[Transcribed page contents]

▽

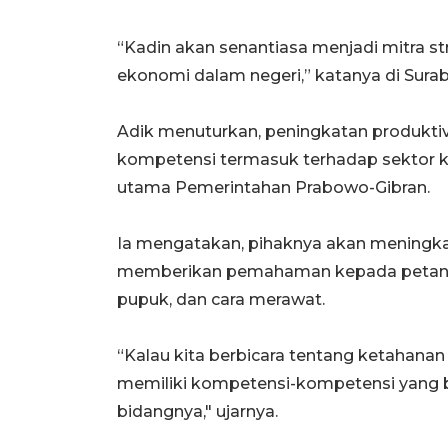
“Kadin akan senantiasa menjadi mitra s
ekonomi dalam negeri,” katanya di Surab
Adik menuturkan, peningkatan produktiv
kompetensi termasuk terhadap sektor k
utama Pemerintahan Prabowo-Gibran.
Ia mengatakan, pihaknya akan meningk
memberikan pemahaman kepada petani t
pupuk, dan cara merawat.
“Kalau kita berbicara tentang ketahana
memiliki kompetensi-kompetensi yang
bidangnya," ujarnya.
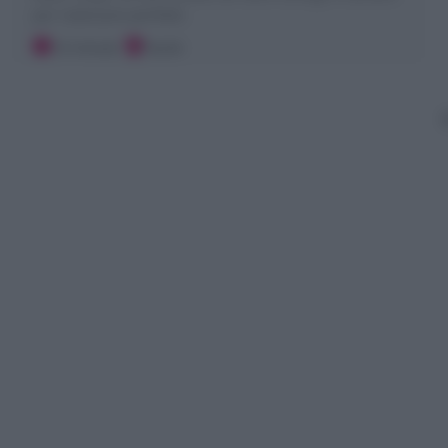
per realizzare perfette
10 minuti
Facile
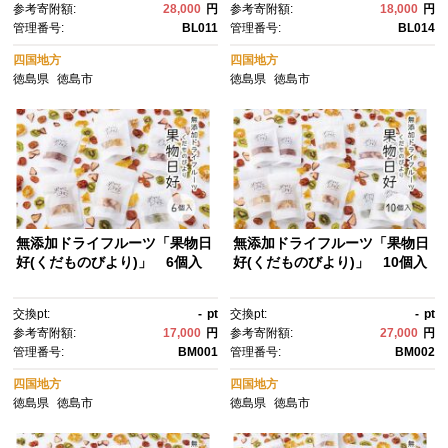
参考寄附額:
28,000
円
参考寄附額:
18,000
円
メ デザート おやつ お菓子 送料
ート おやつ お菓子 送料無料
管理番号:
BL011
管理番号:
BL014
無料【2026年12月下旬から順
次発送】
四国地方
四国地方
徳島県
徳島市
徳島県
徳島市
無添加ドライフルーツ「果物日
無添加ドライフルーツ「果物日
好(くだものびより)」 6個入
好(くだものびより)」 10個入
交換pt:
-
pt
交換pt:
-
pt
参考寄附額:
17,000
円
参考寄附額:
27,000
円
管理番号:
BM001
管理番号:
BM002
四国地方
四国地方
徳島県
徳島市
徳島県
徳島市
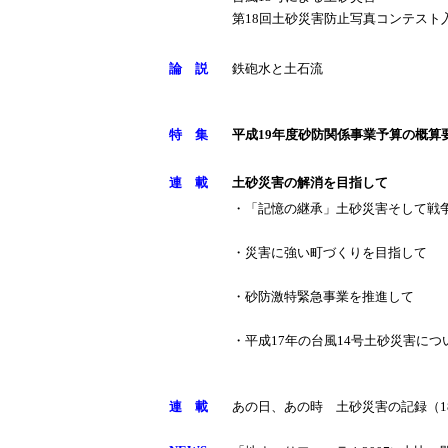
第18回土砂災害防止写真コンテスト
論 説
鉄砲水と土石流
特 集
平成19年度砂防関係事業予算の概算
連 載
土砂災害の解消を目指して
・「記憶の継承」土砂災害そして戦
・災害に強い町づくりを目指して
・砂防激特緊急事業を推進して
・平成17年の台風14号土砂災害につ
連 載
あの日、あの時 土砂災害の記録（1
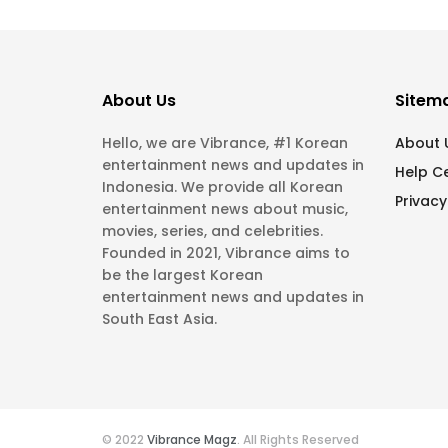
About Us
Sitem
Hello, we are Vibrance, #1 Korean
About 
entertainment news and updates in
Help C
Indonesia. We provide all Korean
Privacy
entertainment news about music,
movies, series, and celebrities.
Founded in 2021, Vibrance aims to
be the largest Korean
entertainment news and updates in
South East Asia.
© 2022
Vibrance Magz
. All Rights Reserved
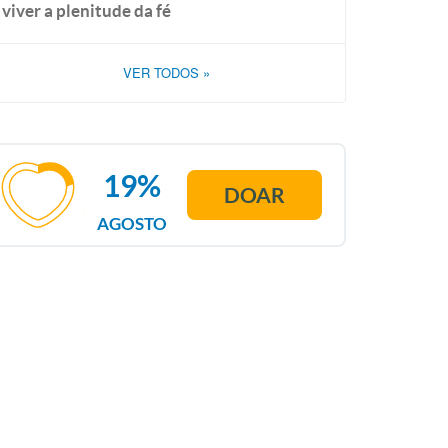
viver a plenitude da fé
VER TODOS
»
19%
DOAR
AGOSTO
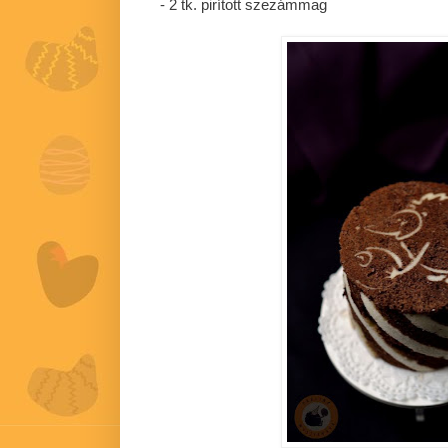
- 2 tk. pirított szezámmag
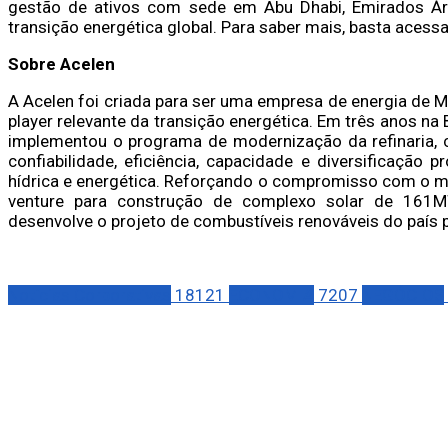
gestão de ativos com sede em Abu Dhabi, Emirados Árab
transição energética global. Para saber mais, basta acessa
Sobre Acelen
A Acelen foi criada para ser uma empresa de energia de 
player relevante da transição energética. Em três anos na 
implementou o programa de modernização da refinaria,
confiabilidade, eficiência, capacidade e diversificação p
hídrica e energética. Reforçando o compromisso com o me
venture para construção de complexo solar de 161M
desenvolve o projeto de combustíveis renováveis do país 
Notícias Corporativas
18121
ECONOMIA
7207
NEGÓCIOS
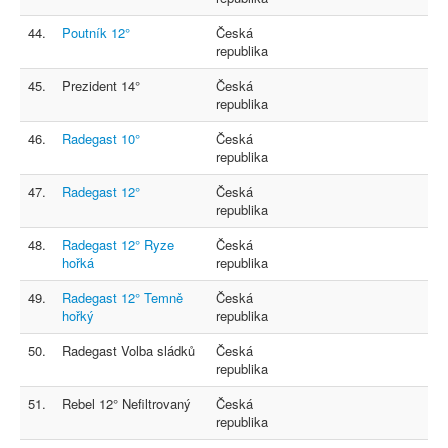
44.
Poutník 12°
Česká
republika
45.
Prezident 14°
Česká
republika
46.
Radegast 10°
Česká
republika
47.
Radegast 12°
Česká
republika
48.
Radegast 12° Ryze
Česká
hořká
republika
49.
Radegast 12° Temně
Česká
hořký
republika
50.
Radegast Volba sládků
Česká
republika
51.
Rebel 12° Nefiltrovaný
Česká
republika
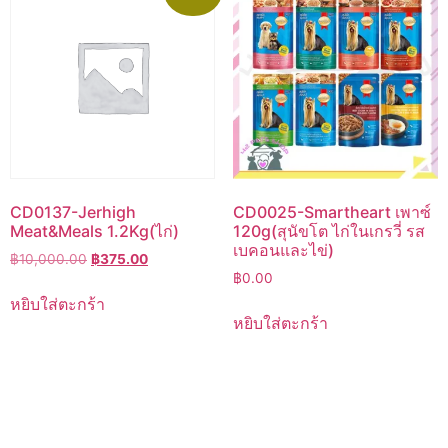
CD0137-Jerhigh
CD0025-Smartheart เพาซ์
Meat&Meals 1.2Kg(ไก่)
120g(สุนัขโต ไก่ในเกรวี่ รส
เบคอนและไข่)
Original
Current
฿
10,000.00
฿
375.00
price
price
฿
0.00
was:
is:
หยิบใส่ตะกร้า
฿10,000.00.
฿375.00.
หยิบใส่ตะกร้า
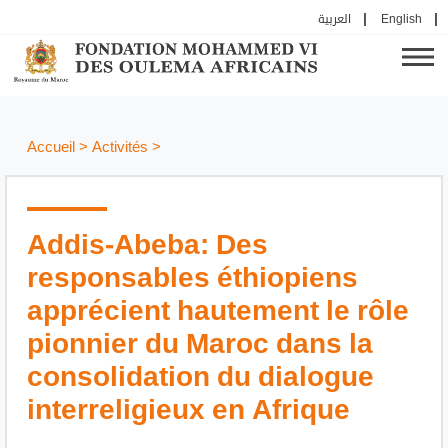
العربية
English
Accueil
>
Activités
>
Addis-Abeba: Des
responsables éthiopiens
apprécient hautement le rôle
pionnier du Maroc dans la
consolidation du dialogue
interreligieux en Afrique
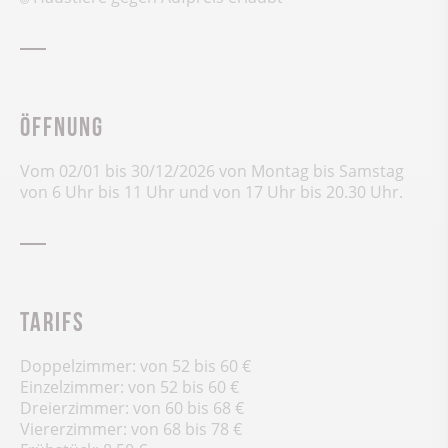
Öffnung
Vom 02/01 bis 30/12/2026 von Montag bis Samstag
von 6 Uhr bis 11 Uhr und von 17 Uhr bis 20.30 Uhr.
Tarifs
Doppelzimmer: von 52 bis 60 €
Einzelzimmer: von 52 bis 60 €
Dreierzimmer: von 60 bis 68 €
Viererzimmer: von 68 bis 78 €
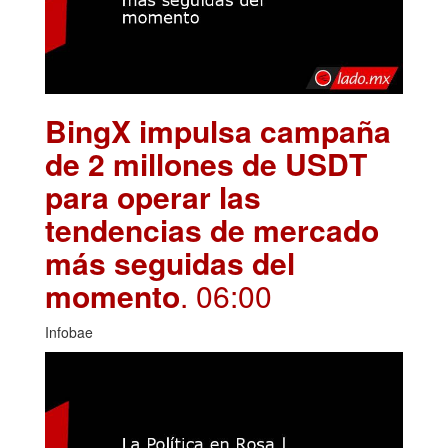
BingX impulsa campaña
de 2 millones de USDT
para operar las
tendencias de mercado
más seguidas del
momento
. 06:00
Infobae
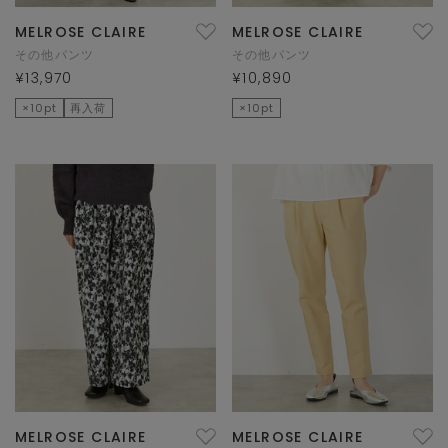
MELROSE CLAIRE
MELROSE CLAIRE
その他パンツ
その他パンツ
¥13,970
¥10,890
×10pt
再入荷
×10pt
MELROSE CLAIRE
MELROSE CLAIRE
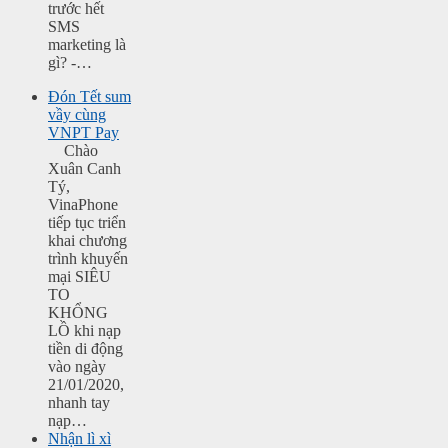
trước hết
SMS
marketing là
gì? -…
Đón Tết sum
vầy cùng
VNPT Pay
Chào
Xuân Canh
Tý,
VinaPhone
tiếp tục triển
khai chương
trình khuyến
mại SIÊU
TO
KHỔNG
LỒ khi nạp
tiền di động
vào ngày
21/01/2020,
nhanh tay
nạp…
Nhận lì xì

△

TASK
Make a tally of the lines in this data that include the string "akan", and answer with that tally alone.

OUTPUT OF THE EXERCISE
2